What the task asks –
Return all lines of the records that contain the word "code".

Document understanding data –
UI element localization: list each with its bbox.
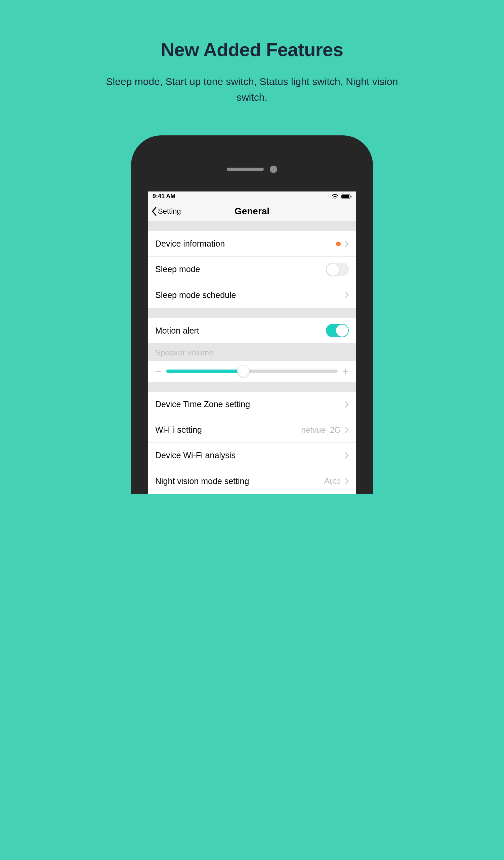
sleep-mode-toggle[interactable] xyxy=(326,263,349,276)
row-wifi-setting[interactable]: Wi-Fi setting netvue_2G xyxy=(148,417,356,443)
speaker-volume-label: Speaker volume xyxy=(155,348,349,357)
back-label: Setting xyxy=(158,207,181,216)
motion-alert-toggle[interactable] xyxy=(326,324,349,337)
row-label: Motion alert xyxy=(155,326,199,335)
row-label: Device Time Zone setting xyxy=(155,399,250,409)
row-label: Sleep mode xyxy=(155,264,200,274)
row-sleep-mode-schedule[interactable]: Sleep mode schedule xyxy=(148,282,356,308)
minus-icon[interactable]: − xyxy=(155,366,162,376)
plus-icon[interactable]: + xyxy=(342,366,349,376)
row-label: Sleep mode schedule xyxy=(155,290,236,300)
svg-rect-1 xyxy=(342,195,349,198)
row-device-information[interactable]: Device information xyxy=(148,231,356,257)
back-button[interactable]: Setting xyxy=(148,206,181,216)
svg-rect-2 xyxy=(350,196,351,198)
speaker-volume-slider[interactable]: − + xyxy=(148,361,356,382)
phone-screen: 9:41 AM Setti xyxy=(148,191,356,494)
night-vision-value: Auto xyxy=(324,476,341,486)
status-time: 9:41 AM xyxy=(153,193,175,200)
chevron-right-icon xyxy=(345,241,349,247)
marketing-headline: New Added Features xyxy=(161,39,343,60)
row-label: Device information xyxy=(155,239,225,248)
row-label: Night vision mode setting xyxy=(155,476,249,486)
row-sleep-mode: Sleep mode xyxy=(148,257,356,282)
wifi-icon xyxy=(331,194,339,199)
row-label: Device Wi-Fi analysis xyxy=(155,450,235,460)
chevron-right-icon xyxy=(345,291,349,298)
nav-bar: Setting General xyxy=(148,202,356,221)
chevron-right-icon xyxy=(345,401,349,408)
chevron-right-icon xyxy=(345,478,349,484)
row-motion-alert: Motion alert xyxy=(148,318,356,343)
marketing-subhead: Sleep mode, Start up tone switch, Status… xyxy=(101,74,403,105)
chevron-right-icon xyxy=(345,452,349,459)
phone-speaker xyxy=(148,166,356,173)
notification-dot-icon xyxy=(336,242,341,246)
row-label: Wi-Fi setting xyxy=(155,425,202,435)
chevron-left-icon xyxy=(151,206,157,216)
row-night-vision-mode[interactable]: Night vision mode setting Auto xyxy=(148,468,356,494)
row-device-time-zone[interactable]: Device Time Zone setting xyxy=(148,392,356,417)
wifi-value: netvue_2G xyxy=(301,425,341,435)
row-device-wifi-analysis[interactable]: Device Wi-Fi analysis xyxy=(148,443,356,468)
phone-frame: 9:41 AM Setti xyxy=(131,135,373,494)
chevron-right-icon xyxy=(345,427,349,433)
battery-icon xyxy=(341,194,351,199)
status-bar: 9:41 AM xyxy=(148,191,356,202)
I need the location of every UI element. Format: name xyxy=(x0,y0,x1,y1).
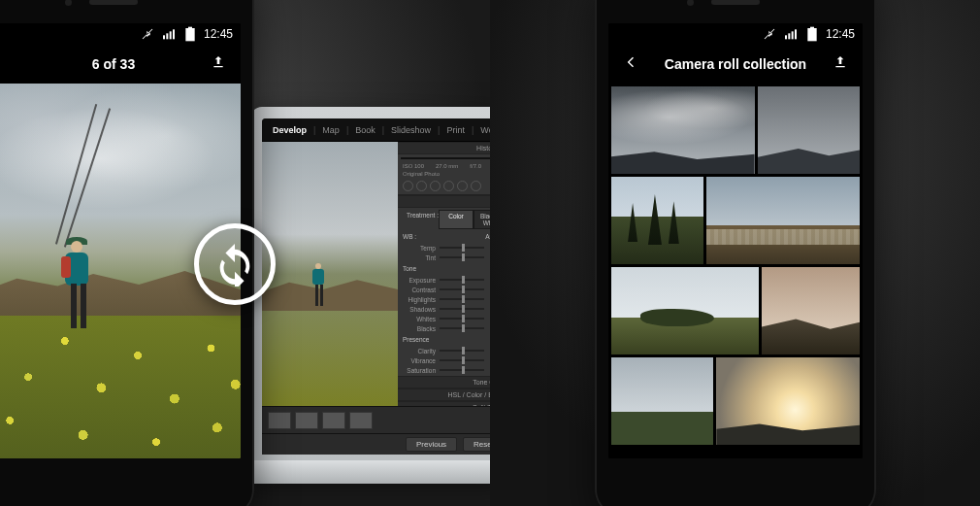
radial-tool-icon[interactable] xyxy=(457,181,468,191)
svg-rect-1 xyxy=(166,33,168,39)
svg-rect-3 xyxy=(173,29,175,39)
share-icon[interactable] xyxy=(833,54,848,74)
tab-develop[interactable]: Develop xyxy=(268,123,311,137)
app-header: Camera roll collection xyxy=(608,45,863,84)
slider-highlights[interactable] xyxy=(440,298,484,300)
svg-rect-10 xyxy=(795,29,797,39)
crop-tool-icon[interactable] xyxy=(403,181,413,191)
presence-label: Presence xyxy=(403,336,429,343)
svg-rect-2 xyxy=(170,31,172,39)
basic-panel-header[interactable]: Basic xyxy=(398,195,490,208)
slider-whites[interactable] xyxy=(440,318,484,320)
slider-vibrance[interactable] xyxy=(440,359,484,361)
filmstrip[interactable] xyxy=(262,406,490,433)
tab-book[interactable]: Book xyxy=(350,123,380,137)
tab-print[interactable]: Print xyxy=(441,123,470,137)
brush-tool-icon[interactable] xyxy=(471,181,481,191)
treatment-label: Treatment : xyxy=(402,210,439,229)
grid-thumb[interactable] xyxy=(611,86,755,174)
slider-clarity[interactable] xyxy=(440,350,484,352)
signal-icon xyxy=(783,26,799,42)
gradient-tool-icon[interactable] xyxy=(443,181,454,191)
slider-tint[interactable] xyxy=(440,256,484,258)
signal-icon xyxy=(161,26,177,42)
wb-label: WB : xyxy=(403,233,416,240)
treatment-color[interactable]: Color xyxy=(439,210,474,229)
laptop-frame: Develop| Map| Book| Slideshow| Print| We… xyxy=(250,107,490,476)
grid-thumb[interactable] xyxy=(716,357,860,445)
reset-button[interactable]: Reset xyxy=(463,437,490,452)
svg-rect-7 xyxy=(785,35,787,39)
slider-exposure[interactable] xyxy=(440,279,484,281)
svg-rect-8 xyxy=(788,33,790,39)
photo-counter: 6 of 33 xyxy=(21,56,206,72)
redeye-tool-icon[interactable] xyxy=(430,181,441,191)
histogram-header[interactable]: Histogram xyxy=(398,142,490,154)
original-photo-toggle[interactable]: Original Photo xyxy=(403,171,440,177)
share-icon[interactable] xyxy=(211,54,226,74)
collection-title: Camera roll collection xyxy=(643,56,828,72)
status-bar: 12:45 xyxy=(0,23,241,45)
back-icon[interactable] xyxy=(623,54,638,74)
histogram xyxy=(401,157,490,159)
mute-icon xyxy=(140,26,155,42)
tool-strip xyxy=(398,178,490,195)
slider-contrast[interactable] xyxy=(440,288,484,290)
grid-thumb[interactable] xyxy=(758,86,860,174)
previous-button[interactable]: Previous xyxy=(406,437,457,452)
panel-tonecurve[interactable]: Tone Curve xyxy=(398,376,490,388)
promo-panel-sync: Develop| Map| Book| Slideshow| Print| We… xyxy=(0,0,490,506)
battery-icon xyxy=(182,26,198,42)
slider-shadows[interactable] xyxy=(440,308,484,310)
svg-rect-13 xyxy=(809,33,814,40)
svg-rect-6 xyxy=(187,33,192,40)
app-header: 6 of 33 xyxy=(0,45,241,84)
lightroom-module-tabs: Develop| Map| Book| Slideshow| Print| We… xyxy=(262,118,490,142)
svg-rect-5 xyxy=(188,27,192,29)
spot-tool-icon[interactable] xyxy=(416,181,427,191)
tab-web[interactable]: Web xyxy=(475,123,490,137)
tone-label: Tone xyxy=(403,265,416,272)
photo-subject xyxy=(57,241,96,348)
panel-hsl[interactable]: HSL / Color / B & W xyxy=(398,388,490,401)
status-time: 12:45 xyxy=(204,27,233,41)
grid-thumb[interactable] xyxy=(706,177,860,264)
sync-icon xyxy=(194,223,276,305)
grid-thumb[interactable] xyxy=(611,177,703,264)
histogram-readout: ISO 100 27.0 mm f/7.0 1/640 xyxy=(398,162,490,170)
status-bar: 12:45 xyxy=(608,23,863,45)
tab-map[interactable]: Map xyxy=(317,123,344,137)
svg-rect-9 xyxy=(792,31,794,39)
svg-rect-12 xyxy=(810,27,814,29)
grid-thumb[interactable] xyxy=(762,267,860,354)
phone-frame-right: 12:45 Camera roll collection xyxy=(595,0,876,506)
promo-panel-collection: 12:45 Camera roll collection xyxy=(490,0,980,506)
svg-rect-0 xyxy=(163,35,165,39)
grid-thumb[interactable] xyxy=(611,267,759,354)
treatment-bw[interactable]: Black & White xyxy=(474,210,490,229)
photo-grid[interactable] xyxy=(608,84,863,458)
battery-icon xyxy=(804,26,820,42)
slider-temp[interactable] xyxy=(440,247,484,249)
tab-slideshow[interactable]: Slideshow xyxy=(386,123,436,137)
slider-blacks[interactable] xyxy=(440,327,484,329)
slider-saturation[interactable] xyxy=(440,369,484,371)
mute-icon xyxy=(762,26,777,42)
lightroom-preview xyxy=(262,142,398,406)
lightroom-window: Develop| Map| Book| Slideshow| Print| We… xyxy=(262,118,490,455)
status-time: 12:45 xyxy=(826,27,855,41)
grid-thumb[interactable] xyxy=(611,357,713,445)
lightroom-develop-panel: Histogram ISO 100 27.0 mm f/7.0 1/640 Or… xyxy=(398,142,490,406)
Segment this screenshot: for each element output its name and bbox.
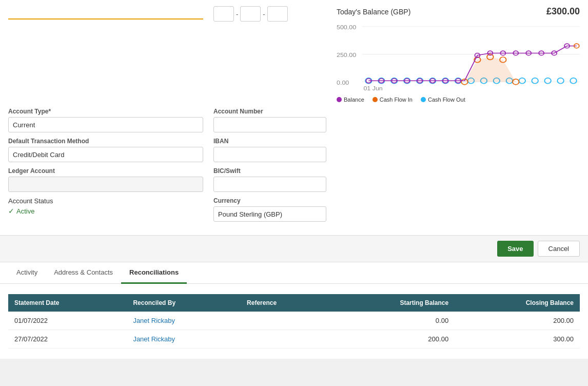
table-row: 01/07/2022 Janet Rickaby 0.00 200.00 (8, 312, 580, 330)
sort-code-part2[interactable] (240, 6, 261, 22)
svg-point-22 (570, 78, 576, 84)
statement-date-2: 27/07/2022 (8, 330, 127, 349)
iban-group: IBAN (213, 138, 326, 162)
tabs-bar: Activity Address & Contacts Reconciliati… (0, 262, 588, 284)
sort-code-dash2: - (263, 10, 265, 18)
starting-balance-1: 0.00 (328, 312, 455, 330)
tab-reconciliations[interactable]: Reconciliations (121, 262, 187, 284)
col-closing-balance: Closing Balance (455, 294, 580, 312)
reconciled-by-1: Janet Rickaby (127, 312, 241, 330)
svg-point-21 (557, 78, 563, 84)
reconciliations-content: Statement Date Reconciled By Reference S… (0, 284, 588, 359)
account-number-label: Account Number (213, 108, 326, 115)
svg-text:250.00: 250.00 (337, 52, 357, 58)
active-checkmark: ✓ (8, 207, 14, 215)
col-starting-balance: Starting Balance (328, 294, 455, 312)
legend-balance-label: Balance (344, 96, 364, 103)
account-number-group: Account Number (213, 108, 326, 132)
account-type-label: Account Type* (8, 108, 203, 115)
col-statement-date: Statement Date (8, 294, 127, 312)
sort-code-part1[interactable] (213, 6, 234, 22)
bic-swift-input[interactable] (213, 177, 326, 192)
bank-name-input[interactable]: Barclays (8, 6, 203, 20)
default-transaction-label: Default Transaction Method (8, 138, 203, 145)
reference-1 (241, 312, 328, 330)
svg-text:500.00: 500.00 (337, 24, 357, 30)
today-balance-value: £300.00 (546, 6, 580, 17)
legend-cashout-label: Cash Flow Out (428, 96, 465, 103)
currency-label: Currency (213, 197, 326, 204)
currency-group: Currency Pound Sterling (GBP) Euro (EUR)… (213, 197, 326, 222)
closing-balance-2: 300.00 (455, 330, 580, 349)
top-section: Barclays - - Today's Balance (GBP) £300.… (0, 0, 588, 236)
svg-text:0.00: 0.00 (337, 80, 349, 86)
legend-cashin-dot (373, 97, 378, 102)
col-reconciled-by: Reconciled By (127, 294, 241, 312)
legend-cashout-dot (421, 97, 426, 102)
bank-name-group: Barclays (8, 6, 203, 103)
reconciled-by-link-2[interactable]: Janet Rickaby (133, 335, 175, 343)
today-balance-label: Today's Balance (GBP) (337, 8, 410, 16)
account-type-select[interactable]: Current Savings Credit Card (8, 117, 203, 132)
bic-swift-label: BIC/Swift (213, 167, 326, 175)
spacer-right2 (337, 138, 580, 162)
ledger-account-group: Ledger Account 1490 (8, 167, 203, 192)
action-bar: Save Cancel (0, 236, 588, 262)
chart-legend: Balance Cash Flow In Cash Flow Out (337, 96, 580, 103)
table-body: 01/07/2022 Janet Rickaby 0.00 200.00 27/… (8, 312, 580, 349)
iban-input[interactable] (213, 147, 326, 162)
svg-marker-23 (464, 57, 516, 82)
reconciliations-table: Statement Date Reconciled By Reference S… (8, 294, 580, 349)
closing-balance-1: 200.00 (455, 312, 580, 330)
account-number-input[interactable] (213, 117, 326, 132)
sort-code-part3[interactable] (267, 6, 288, 22)
default-transaction-group: Default Transaction Method Credit/Debit … (8, 138, 203, 162)
svg-point-20 (544, 78, 551, 84)
spacer-right3 (337, 167, 580, 192)
table-row: 27/07/2022 Janet Rickaby 200.00 300.00 (8, 330, 580, 349)
table-header-row: Statement Date Reconciled By Reference S… (8, 294, 580, 312)
save-button[interactable]: Save (497, 241, 533, 257)
iban-label: IBAN (213, 138, 326, 145)
chart-area: Today's Balance (GBP) £300.00 500.00 250… (337, 6, 580, 103)
bic-swift-group: BIC/Swift (213, 167, 326, 192)
account-status-label: Account Status (8, 197, 203, 205)
sort-code-dash1: - (236, 10, 238, 18)
currency-select[interactable]: Pound Sterling (GBP) Euro (EUR) US Dolla… (213, 206, 326, 222)
tab-activity[interactable]: Activity (8, 262, 46, 284)
cancel-button[interactable]: Cancel (538, 241, 580, 257)
balance-chart: 500.00 250.00 0.00 (337, 21, 580, 93)
tab-address-contacts[interactable]: Address & Contacts (46, 262, 121, 284)
starting-balance-2: 200.00 (328, 330, 455, 349)
ledger-account-label: Ledger Account (8, 167, 203, 175)
spacer-right1 (337, 108, 580, 132)
statement-date-1: 01/07/2022 (8, 312, 127, 330)
account-type-group: Account Type* Current Savings Credit Car… (8, 108, 203, 132)
reconciled-by-2: Janet Rickaby (127, 330, 241, 349)
sort-code-group: - - (213, 6, 326, 103)
default-transaction-select[interactable]: Credit/Debit Card BACS Cash Cheque (8, 147, 203, 162)
svg-point-18 (519, 78, 525, 84)
svg-text:01 Jun: 01 Jun (363, 85, 382, 91)
col-reference: Reference (241, 294, 328, 312)
reference-2 (241, 330, 328, 349)
ledger-account-input: 1490 (8, 177, 203, 192)
spacer-right4 (337, 197, 580, 222)
legend-cashin-label: Cash Flow In (380, 96, 413, 103)
active-status-text: Active (16, 207, 34, 215)
reconciled-by-link-1[interactable]: Janet Rickaby (133, 317, 175, 324)
account-status-group: Account Status ✓ Active (8, 197, 203, 222)
svg-point-19 (532, 78, 538, 84)
legend-balance-dot (337, 97, 342, 102)
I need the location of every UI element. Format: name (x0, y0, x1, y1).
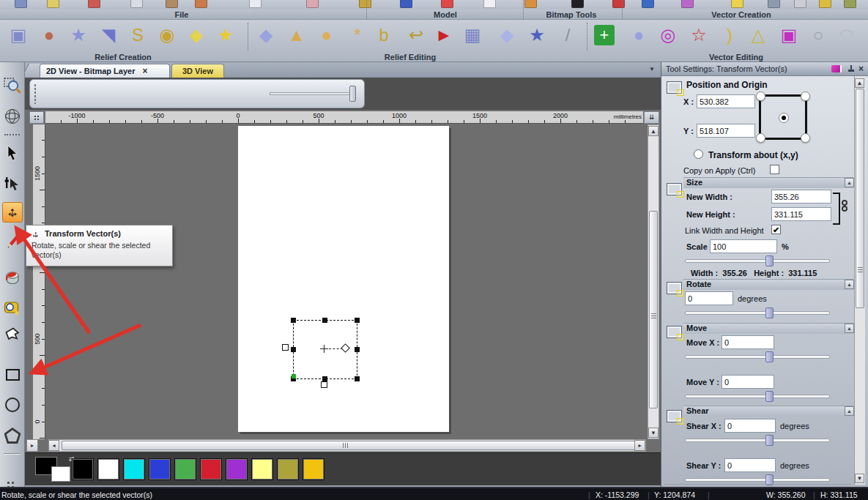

Finished task –
sort-code-part2[interactable] (240, 6, 261, 22)
sort-code-dash2: - (263, 10, 265, 18)
sort-code-part1[interactable] (213, 6, 234, 22)
sort-code-part3[interactable] (267, 6, 288, 22)
sort-code-dash1: - (236, 10, 238, 18)
sort-code-group: - - (213, 6, 326, 103)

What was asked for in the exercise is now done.